Project 1: Machine Learning Experiments with Tic Tac Toe

CS 6501 - Deep Learning for Computer Graphics

Due: Tues Sept 27 (11:59 PM)

This project involves experimentation with simple classifiers and regressors: linear regression, linear SVM, k-nearest neighbors, and multilayer perceptron. Feel free to choose whichever language and libraries you prefer.

We suggest to use Python and the scikit-learn module. We also recommend to use the multilayer perceptron classes in scikit-learn. This requires the development version 0.18dev, which must be installed from source.


A game of Tic Tac Toe (from [1])

The goal for this assignment is to explore the performance of classifiers and regressors on the simple game of Tic Tac Toe. If you are not familiar with this game, please first learn the rules of the game.

For a simple 3x3 Tic Tac Toe game, the optimal game play can be obtained trivially by using minimax. However, more complex games such as Go have larger state spaces that require machine learning to evaluate the quality of an intermediate game board. See for example the Nature paper on Google's AlphaGo, which recently beat professional Go player Lee Sedol.

In this assignment, we explore the performance of simple classifiers and regressors on synthetically generated Tic Tac Toe games. The two players in these games are both computer (AI) players, with the X player denoted as +1, the O player denoted as -1, and empty squares denoted as 0. In the synthetically generated games, the players make optimal moves in these synthetic games. Your goal is to learn from these games to produce reasonable moves for player O (-1).


We provide three datasets for this assignment:

Loading datasets

Assignment requirements

  1. Report performance of these classifiers on the above two classification datasets: linear SVM, k-nearest neighbors, and multilayer perceptron. We have included links to the relevant classes in scikit-learn, in case you are using Python. You can manually choose the number of neighbors k, and the architecture of your multilayer perceptron, although be aware this introduces some overfitting risk. You should use k-fold cross validation (using e.g. 10 folds).

    Please write a single classifier program that outputs the statistical accuracy and confusion matrices for both datasets and for each of these classifiers. Please normalize the confusion matrices so that each row sums to one. Note that none of the datasets are randomly shuffled so you should randomly shuffle the order of the dataset before using cross-validation.

  2. Run these regressors on the intermediate boards optimal play (multi label) dataset: k-nearest neighbors, linear regression, and multilayer perceptron. For linear regression, implement the solution yourself via the normal equations derived in class. Note that one linear regressor can be trained independently for each output. For simplicity, you can use a squared loss function.

    Write a single regressor program which evaluates each of these regressors. Since this is really a multi-label classification problem that is being treated as a regression problem, please report the accuracy of the multi-label regressor as if it were a classifier, by rounding the output of each regression output to either 0 or 1 and comparing with the testing data. Use k-fold cross-validation also when assessing the accuracy for this part.

  3. Make a writeup, where you report the accuracy and normalized confusion matrices for the 3 classifiers, and the accuracy for the 3 regressors. Explain which method worked best for classification and for regression, and why. Investigate (and report) what happens to the accuracy of the classifiers if they are trained on 1/10 as much data, or a substantial fraction of the ground truth labels are corrupted by random noise (this could be a simple way to model the inclusion of non-optimal gameplay in the training set). Explain why certain methods scale better to larger datasets than the others.

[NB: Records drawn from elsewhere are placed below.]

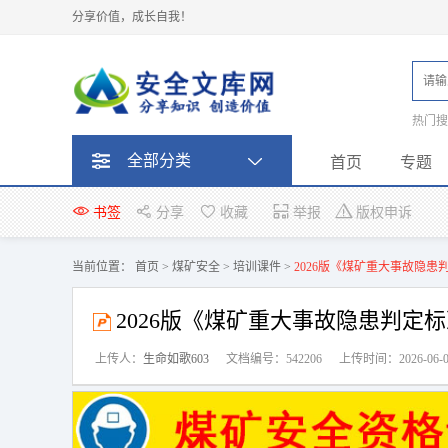
分享价值，成长自我！
热门
题
全部分类
首页
专题
书签
分享
收藏
举报
版权申诉
当前位置：
首页
>
煤矿安全
>
培训课件
>
2026版《煤矿重大事故隐
2026版《煤矿重大事故隐患判定
上传人：
生命如歌603
文档编号：542206
上传时间：2026-06-0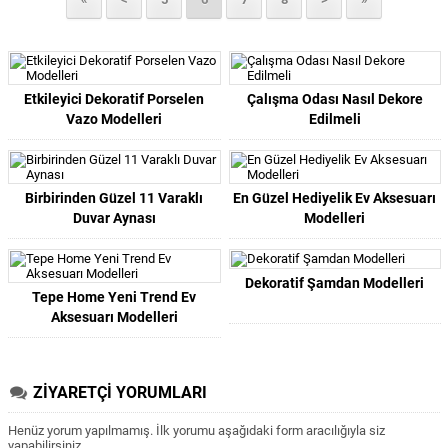
Etkileyici Dekoratif Porselen
Çalışma Odası Nasıl Dekore
Vazo Modelleri
Edilmeli
Birbirinden Güzel 11 Varaklı
En Güzel Hediyelik Ev Aksesuarı
Duvar Aynası
Modelleri
Dekoratif Şamdan Modelleri
Tepe Home Yeni Trend Ev
Aksesuarı Modelleri
ZİYARETÇİ YORUMLARI
Henüz yorum yapılmamış. İlk yorumu aşağıdaki form aracılığıyla siz
yapabilirsiniz.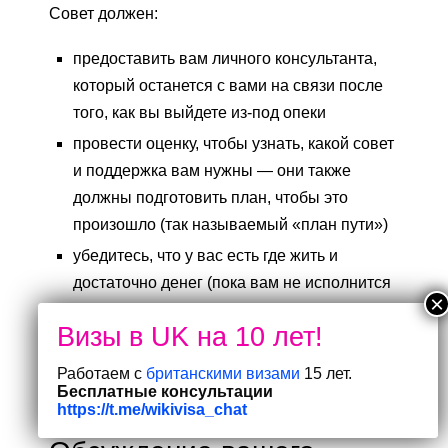
Совет должен:
предоставить вам личного консультанта,
который останется с вами на связи после
того, как вы выйдете из-под опеки
провести оценку, чтобы узнать, какой совет
и поддержка вам нужны — они также
должны подготовить план, чтобы это
произошло (так называемый «план пути»)
убедитесь, что у вас есть где жить и
достаточно денег (пока вам не исполнится
18 лет)
помочь вам продолжить жить с вашим
приемным родителем, если вы хотите
Работаем с
британскими визами
15 лет.
Бесплатные консультации
(пока вам не исполнится 21 год)
https://t.me/wikivisa_chat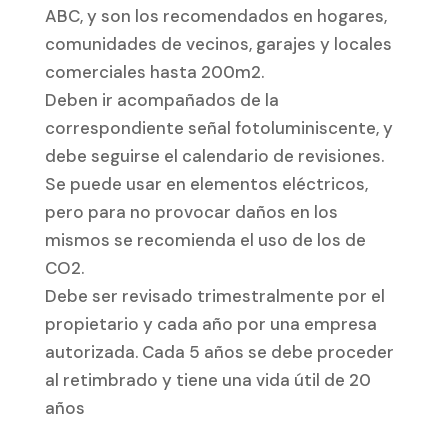
ABC, y son los recomendados en hogares,
comunidades de vecinos, garajes y locales
comerciales hasta 200m2.
Deben ir acompañados de la
correspondiente señal fotoluminiscente, y
debe seguirse el calendario de revisiones.
Se puede usar en elementos eléctricos,
pero para no provocar daños en los
mismos se recomienda el uso de los de
CO2.
Debe ser revisado trimestralmente por el
propietario y cada año por una empresa
autorizada. Cada 5 años se debe proceder
al retimbrado y tiene una vida útil de 20
años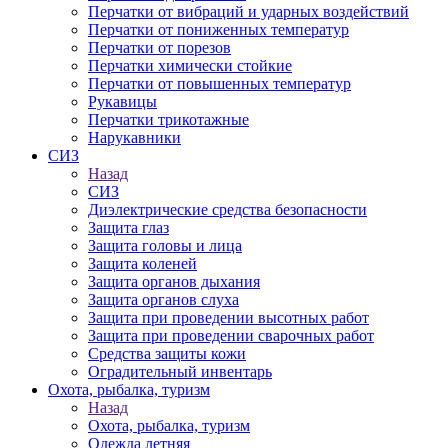
Перчатки от вибраций и ударных воздействий
Перчатки от пониженных температур
Перчатки от порезов
Перчатки химически стойкие
Перчатки от повышенных температур
Рукавицы
Перчатки трикотажные
Нарукавники
СИЗ
Назад
СИЗ
Диэлектрические средства безопасности
Защита глаз
Защита головы и лица
Защита коленей
Защита органов дыхания
Защита органов слуха
Защита при проведении высотных работ
Защита при проведении сварочных работ
Средства защиты кожи
Оградительный инвентарь
Охота, рыбалка, туризм
Назад
Охота, рыбалка, туризм
Одежда летняя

Hint: the multilayer perceptron should work better than k-nearest neighbors regressors, but they both should have above 80% accuracy, and should play a decent game of Tic Tac Toe in the next step.

  4. Implement a simple command-line (or Web-based) Tic Tac Toe game where a human (player X, i.e. +1) can play the best machine learning model (player O, i.e. -1). You can implement the computer player as follows: suppose the computer is given a current board. Then find the output of the regressor that is highest for the given board, which is not already taken by another player's move, and make the computer move that corresponds to the choice most preferred by the model. You can use the intermediate play classifier for the entire game. Describe in your writeup whether you can beat the computer, and how hard this is for the three regressors.

  5. Optional extra credit: the above machine learning setup requires an expert human or computer player to observe and learn in a supervised manner from. You can explore the use of alternative techniques such as genetic algorithms.



Feel free to collaborate on solving the problem but write your code individually.


Submit your assignment in a zip file named Please include programs that will automatically print the above requirements for the classifiers, the regressors, and a program that implements the Tic Tac Toe gameplay with a human.

Finally submit your zip to UVA Collab.